Static SMLM Simulation Overview
Static SMLM simulation creates fixed molecular patterns with realistic blinking kinetics and localization uncertainty. This approach is ideal for simulating structured biological samples like protein complexes, filaments, and other cellular structures.
Simulation Workflow
Static simulations follow this general workflow:
- Pattern definition: Define molecular arrangements (e.g., oligomers, lines)
- Pattern distribution: Distribute patterns throughout the field of view
- Photophysics: Apply stochastic blinking behavior to each molecule
- Localization uncertainty: Add realistic position errors based on photon counts
Simulation Parameters
Static simulations are configured using the StaticSMLMConfig type:
# Default parameters
params = StaticSMLMConfig()
# Custom parameters
params = StaticSMLMConfig(
density=2.0, # 2 patterns per μm²
σ_psf=0.15, # 150nm PSF width
minphotons=100, # Minimum photons for detection
ndatasets=5, # Number of independent datasets
nframes=2000, # Frames per dataset
framerate=100.0, # Frames per second
ndims=3, # 3D simulation
zrange=[-2.0, 2.0] # 4μm axial range
)Key Parameters
density: Number of patterns per square micronσ_psf: Point spread function width in microns (impacts localization precision)minphotons: Minimum photons required for detectionnframes: Number of frames in the simulationframerate: Frame rate in frames per secondndims: Dimensionality (2 or 3)zrange: Axial range for 3D simulations
Running a Simulation
The high-level simulate() function provides a simple interface for static simulations:
# Define a camera
camera = IdealCamera(128, 128, 0.1) # 128×128 pixels, 100nm pixels
# Run simulation with parameters
smld_noisy, info = simulate(
params,
pattern=Nmer2D(n=6, d=0.2), # hexamer with 200nm diameter
molecule=GenericFluor(1e4, [-10.0 10.0; 0.5 -0.5]), # fluorophore model
camera=camera
)Alternatively, you can use keyword arguments directly:
smld_noisy, info = simulate(
density=1.0, # patterns per μm²
σ_psf=0.13, # PSF width in μm
nframes=1000, # frames
framerate=50.0, # frames per second
pattern=Nmer2D(n=8, d=0.1), # pattern type
molecule=GenericFluor(1e4, [-10.0 10.0; 0.5 -0.5]), # γ=1e4, k_off=10, k_on=0.5
camera=camera
)Understanding Simulation Results
The simulate() function returns a tuple (smld_noisy, info::SimInfo):
smld_noisy: Positions with blinking and localization uncertainty- Position noise based on photon statistics
- Realistic blinking behavior based on kinetic model
- Most comparable to real experimental data
info: ASimInfostruct containing additional simulation data:info.smld_true: Ground truth emitter positions (exact coordinates, no blinking or noise)info.smld_model: Positions with blinking kinetics (no position uncertainty)info.elapsed_s: Simulation elapsed time in seconds
Each SMLD object contains emitters with properties like position, frame number, photon count, and uncertainties.
Working with Results
You can extract information from the simulation results for analysis or visualization:
# Extract coordinates from noisy emitters
x_noisy = [e.x for e in smld_noisy.emitters]

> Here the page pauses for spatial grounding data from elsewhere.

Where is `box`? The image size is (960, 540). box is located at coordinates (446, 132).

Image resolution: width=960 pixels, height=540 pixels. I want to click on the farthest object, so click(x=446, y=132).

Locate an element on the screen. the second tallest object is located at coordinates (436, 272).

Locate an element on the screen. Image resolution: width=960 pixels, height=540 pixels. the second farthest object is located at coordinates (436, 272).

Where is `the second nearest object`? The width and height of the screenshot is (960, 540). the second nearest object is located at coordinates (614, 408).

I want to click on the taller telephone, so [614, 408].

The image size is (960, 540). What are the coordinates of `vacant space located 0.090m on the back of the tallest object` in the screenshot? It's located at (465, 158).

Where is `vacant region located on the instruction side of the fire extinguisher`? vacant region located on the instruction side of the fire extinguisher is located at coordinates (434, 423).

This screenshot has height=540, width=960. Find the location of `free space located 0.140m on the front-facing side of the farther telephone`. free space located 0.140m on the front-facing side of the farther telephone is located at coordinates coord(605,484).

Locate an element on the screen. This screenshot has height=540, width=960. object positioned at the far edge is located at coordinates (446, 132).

y_noisy = [e.y for e in smld_noisy.emitters]
photons = [e.photons for e in smld_noisy.emitters]
frames = [e.frame for e in smld_noisy.emitters]
# Group emitters by original position using track_id
emitters_by_position = Dict()
for e in smld_noisy.emitters
if !haskey(emitters_by_position, e.track_id)

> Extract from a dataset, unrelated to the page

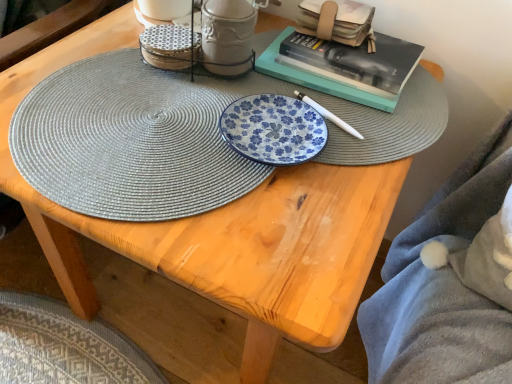 I want to click on vacant space to the right of porcelain textured coasters at upper center, marked as the 2th tableware in a right-to-left arrangement, so click(x=274, y=74). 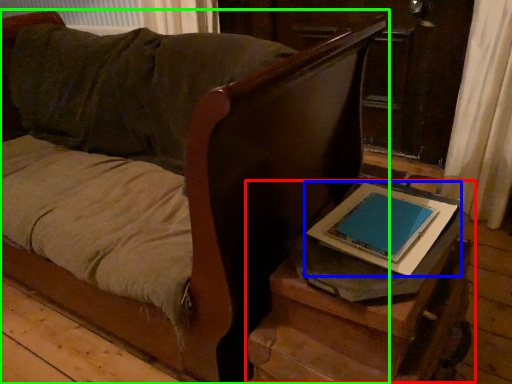 Question: Which object is positioned closest to table (highlighted by a red box)? Select from tablet computer (highlighted by a blue box) and furniture (highlighted by a green box).

Choices:
 (A) tablet computer
 (B) furniture

Answer: (A)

emitters_by_position[e.track_id] = []
end
push!(emitters_by_position[e.track_id], e)
end2D vs 3D Simulations
The dimensionality of the simulation is controlled by both the ndims parameter and the pattern type:
# 2D simulation
params = StaticSMLMConfig(ndims=2)
pattern2d = Nmer2D(n=6, d=0.2)
smld_noisy_2d, info_2d = simulate(params, pattern=pattern2d)
# 3D simulation
params = StaticSMLMConfig(ndims=3, zrange=[-2.0, 2.0])
pattern3d = Nmer3D(n=6, d=0.2)
smld_noisy_3d, info_3d = simulate(params, pattern=pattern3d)For 3D simulations, the localization uncertainty is automatically scaled in the axial dimension to reflect the typically lower z-resolution in SMLM experiments.